African American advancement has come in increments and spurts, with some of the greatest acceleration in social, political, cultural and legal advancement led by the honorable Dr. Martin Luther King. By most historical assessments, the most phenomenal aspect of this rise and advancement from a brutal slave past through the Jim Crow era and into the present is that Dr. King led people out of bondage without using brutality or violence.
"We didn't fire one shot; we didn't lynch one person," said Andrew Marrisett, one of the first four of the paid field staff workers for the Southern Christian Leadership Conference (SCLC) in Birmingham, Ala. SCLC is the civil rights organization King helped co-found in January 1957 in the wake of the Montgomery bus boycott. It would serve as a major springboard to launch the careers of numerous African Americans, but beyond that SCLC was a model that would lend its tactics and successes to oganizations well outside of the Black community.
Beyond grooming key leaders like Andrew Young and Jesse Jackson, SCLC helped grow grassroots people like Marrisett, Cathy Deppe and Ken Cloke into local leaders, who were inspired to fight for change in their communities.
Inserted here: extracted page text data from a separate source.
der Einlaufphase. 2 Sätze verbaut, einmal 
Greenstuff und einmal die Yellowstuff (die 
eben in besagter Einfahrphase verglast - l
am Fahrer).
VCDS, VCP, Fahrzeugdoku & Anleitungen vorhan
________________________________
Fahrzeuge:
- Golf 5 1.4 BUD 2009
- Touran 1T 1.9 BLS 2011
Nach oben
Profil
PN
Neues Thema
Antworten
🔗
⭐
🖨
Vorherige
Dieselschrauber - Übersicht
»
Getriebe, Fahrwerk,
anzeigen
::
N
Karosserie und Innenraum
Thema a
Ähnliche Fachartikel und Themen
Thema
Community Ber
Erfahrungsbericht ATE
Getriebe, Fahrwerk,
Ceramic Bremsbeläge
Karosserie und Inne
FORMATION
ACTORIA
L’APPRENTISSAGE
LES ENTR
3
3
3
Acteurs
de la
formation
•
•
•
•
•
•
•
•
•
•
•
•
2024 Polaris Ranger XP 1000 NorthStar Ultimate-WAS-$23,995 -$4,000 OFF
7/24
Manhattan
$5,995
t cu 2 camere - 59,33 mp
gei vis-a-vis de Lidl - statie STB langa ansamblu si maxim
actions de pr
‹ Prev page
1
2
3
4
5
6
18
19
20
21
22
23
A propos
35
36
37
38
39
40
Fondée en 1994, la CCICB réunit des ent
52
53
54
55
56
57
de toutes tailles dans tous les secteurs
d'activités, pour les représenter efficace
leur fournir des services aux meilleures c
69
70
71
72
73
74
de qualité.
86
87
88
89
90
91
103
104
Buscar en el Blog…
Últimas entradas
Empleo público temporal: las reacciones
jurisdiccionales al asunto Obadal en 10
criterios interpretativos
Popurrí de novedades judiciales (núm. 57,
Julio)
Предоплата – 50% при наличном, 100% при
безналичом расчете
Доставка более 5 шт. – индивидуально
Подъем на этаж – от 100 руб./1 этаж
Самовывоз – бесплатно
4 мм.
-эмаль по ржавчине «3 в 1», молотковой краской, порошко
King's work through SCLC also helped to inspire, motivate and lead the women's movement, the peace movement of the 1960s and 1970s, as well as the fight for human rights by Hispanics, Whites, and other races here in America, and oppressed nations around the world.
Marrisett got to know Dr. King personally because he was the SCLC's go-to guy for errands, conveniences and personal necessities for King and his staff in Birmingham.
"We did it with nonviolence and our minds, bodies and souls, and of course with the help of God," Marrisett said.
Marrisett spoke of a time and way of life forgotten by many. He speaks with a southern drawl, in an eloquent manner for a man with not much formal education, as he described a time in the 1940s when many Blacks in southern and rural areas, who were then referred to as 'coloreds,' were all but totally unaware of the freedoms that were already gained and enjoyed by Blacks in the North.
Now at age 74, his memories of the civil rights years remain sharp and vivid. He is the only surviving member of the four initial paid SCLC field staff that included James Orange, Elizabeth Hayes and Robert Seals. This was a job within the SCLC similar to what Medgar Evers did as an organizer and recruiter with the NAACP. And this, along with his driving duties for the church, gave him frequent contact with Dr. King.